Alkermes plc (NASDAQ: ALKS) today reported financial results for its first quarter of fiscal 2013, which ended June 30, 2012, and reiterated expectations for its fiscal year 2013, which will be the first full fiscal year of the combined company, Alkermes plc (Alkermes), following the completion of the merger of Alkermes, Inc. with Elan Drug Technologies (EDT) on Sept. 16, 2011. “Our first quarter results highlight Alkermes’ transformation to a business generating growing revenues and earnings. These results also demonstrate the strength of our business model with revenues coming from a diversified portfolio of important medications,” commented Richard Pops, Chief Executive Officer of Alkermes. “Our company is in a stronger position than ever before with solid financial performance and a broad portfolio of unique commercial and pipeline products.” First Quarter Fiscal 2013 Highlights
- Total revenues for the first quarter increased 146% to $152.2 million, which reflected the expansion of the company’s commercial product portfolio as a result of the merger and the inclusion of $20.0 million of intellectual property license revenue unrelated to our key clinical development programs. This compared to total revenues of $61.9 million for the same period in the prior fiscal year for Alkermes, Inc.

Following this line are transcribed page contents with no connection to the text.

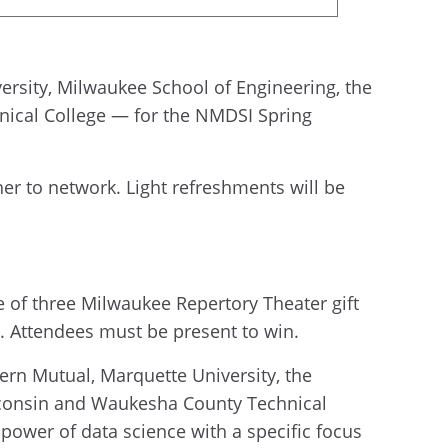
ersity, Milwaukee School of Engineering, the
nical College — for the NMDSI Spring
her to network. Light refreshments will be
e of three Milwaukee Repertory Theater gift
e. Attendees must be present to win.
ern Mutual, Marquette University, the
isconsin and Waukesha County Technical
 power of data science with a specific focus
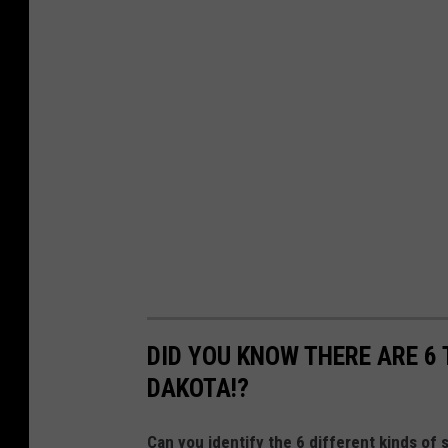
DID YOU KNOW THERE ARE 6 
DAKOTA!?
Can you identify the 6 different kinds of 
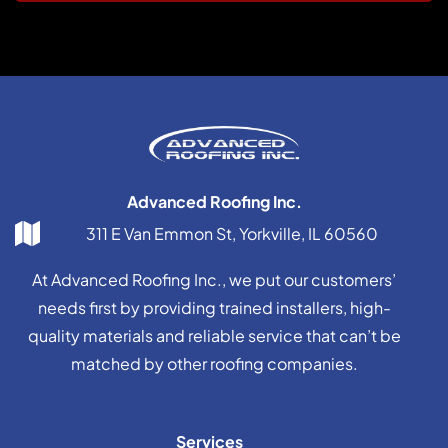
Advanced Roofing Inc.
311 E Van Emmon St, Yorkville, IL 60560
At Advanced Roofing Inc., we put our customers’
needs first by providing trained installers, high-
quality materials and reliable service that can’t be
matched by other roofing companies.
Services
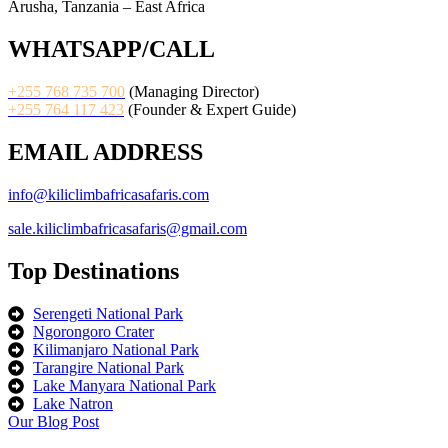
Arusha, Tanzania – East Africa
WHATSAPP/CALL
+255 768 735 700
(Managing Director)
+255 764 117 423
(Founder & Expert Guide)
EMAIL ADDRESS
info@kiliclimbafricasafaris.com
sale.kiliclimbafricasafaris@gmail.com
Top Destinations
Serengeti National Park
Ngorongoro Crater
Kilimanjaro National Park
Tarangire National Park
Lake Manyara National Park
Lake Natron
Our Blog Post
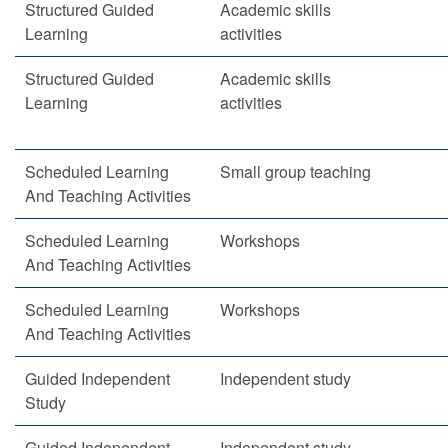
Structured Guided
Academic skills
Learning
activities
Structured Guided
Academic skills
Learning
activities
Scheduled Learning
Small group teaching
And Teaching Activities
Scheduled Learning
Workshops
And Teaching Activities
Scheduled Learning
Workshops
And Teaching Activities
Guided Independent
Independent study
Study
Guided Independent
Independent study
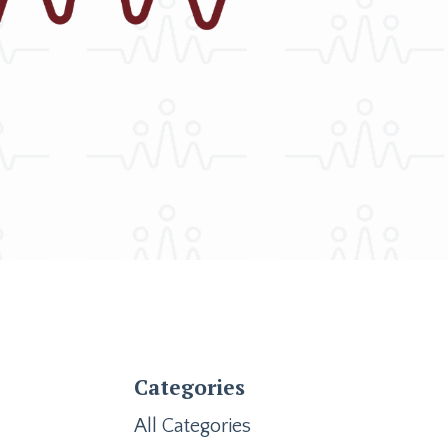
Categories
All Categories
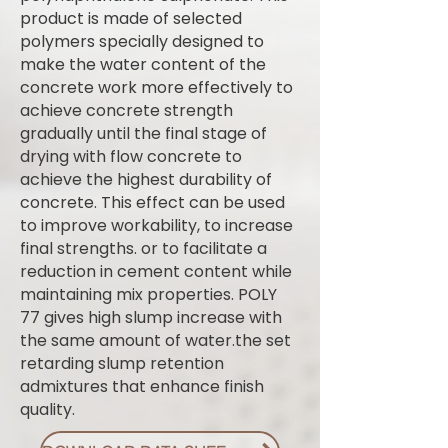
product is made of selected
polymers specially designed to
make the water content of the
concrete work more effectively to
achieve concrete strength
gradually until the final stage of
drying with flow concrete to
achieve the highest durability of
concrete. This effect can be used
to improve workability, to increase
final strengths. or to facilitate a
reduction in cement content while
maintaining mix properties. POLY
77 gives high slump increase with
the same amount of water.the set
retarding slump retention
admixtures that enhance finish
quality.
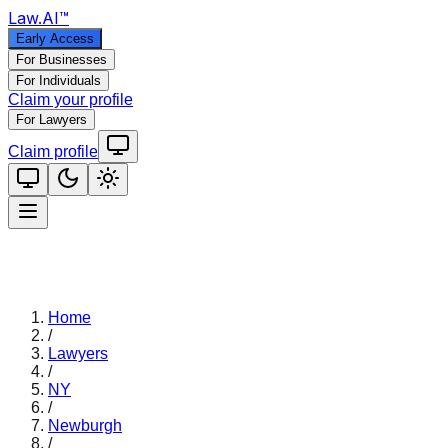
Law
.AI
™
Early Access
For Businesses
For Individuals
Claim your profile
For Lawyers
Claim profile
Home
/
Lawyers
/
NY
/
Newburgh
/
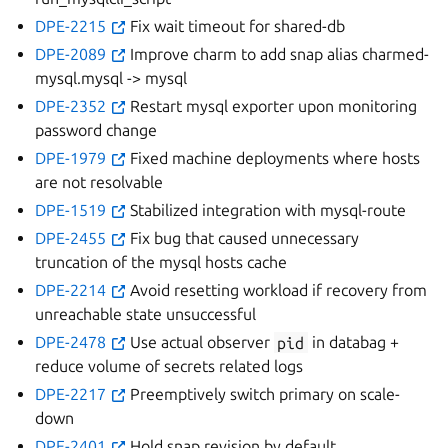
DPE-2215
Fix wait timeout for shared-db
DPE-2089
Improve charm to add snap alias charmed-
mysql.mysql -> mysql
DPE-2352
Restart mysql exporter upon monitoring
password change
DPE-1979
Fixed machine deployments where hosts
are not resolvable
DPE-1519
Stabilized integration with mysql-route
DPE-2455
Fix bug that caused unnecessary
truncation of the mysql hosts cache
DPE-2214
Avoid resetting workload if recovery from
unreachable state unsuccessful
DPE-2478
Use actual observer
pid
in databag +
reduce volume of secrets related logs
DPE-2217
Preemptively switch primary on scale-
down
DPE-2401
Hold snap revision by default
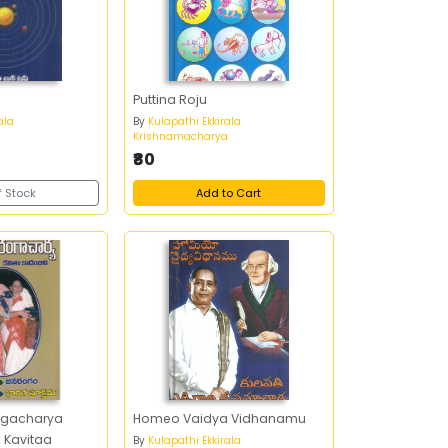
Puttina Roju
ala
By
Kulapathi Ekkirala
a
Krishnamacharya
₹80
f Stock
Add to Cart
ngacharya
Homeo Vaidya Vidhanamu
 Kavitaa
By
Kulapathi Ekkirala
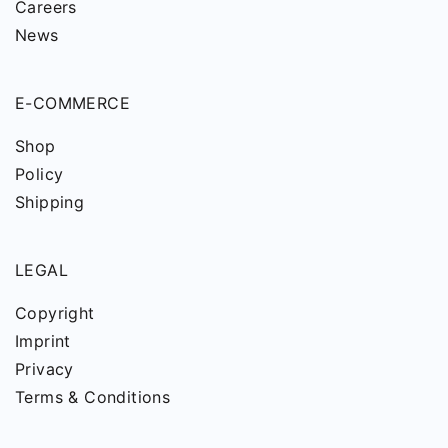
Careers
News
E-COMMERCE
Shop
Policy
Shipping
LEGAL
Copyright
Imprint
Privacy
Terms & Conditions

- Based on accounting principles generally accepted in the U.S. (GAAP), Alkermes reported net income of $22.4 million, or a basic and diluted earnings per share (EPS) of $0.17, for the quarter. This compared to a GAAP net loss of $13.2 million, or a basic and diluted loss per share of $0.14, for the same period in the prior fiscal year for Alkermes, Inc.
- The company reported non-GAAP1 net income of $53.0 million, or a non-GAAP diluted EPS of $0.39. This compared to non-GAAP net income of $3.6 million, or a non-GAAP diluted EPS of $0.04, for the same period in the prior fiscal year for Alkermes, Inc.
First Quarter Fiscal 2013 Financial ResultsRevenues
- Manufacturing and royalty revenues from the company’s long-acting atypical antipsychotic franchise, RISPERDAL® CONSTA® and INVEGA® SUSTENNA®/XEPLION®, were $47.9 million for the first quarter of fiscal 2013. This compared to $48.5 million in manufacturing and royalty revenues from RISPERDAL CONSTA alone for the same period of fiscal 2012, which were driven by unusually high manufacturing revenues due to the timing of shipments. Worldwide end-market sales of RISPERDAL CONSTA and INVEGA SUSTENNA/XEPLION for the first quarter of fiscal 2013 were approximately $550 million and grew more than 14% year-over-year.
- Manufacturing and royalty revenues from AMPYRA®/FAMPYRA®2 were $17.1 million for the first quarter of fiscal 2013. Alkermes, Inc. did not record any revenues from AMPYRA/FAMPYRA for the same period of fiscal 2012.
- Net sales of VIVITROL® were $12.4 million for the first quarter of fiscal 2013, compared to $9.7 million for the same period of fiscal 2012, representing an increase of approximately 28% year-over-year and the 12th consecutive quarter of growth.
- Royalty revenue from BYDUREON™ was $3.0 million for the first quarter of fiscal 2013. Alkermes did not record any royalty revenues from BYDUREON for the same period of fiscal 2012.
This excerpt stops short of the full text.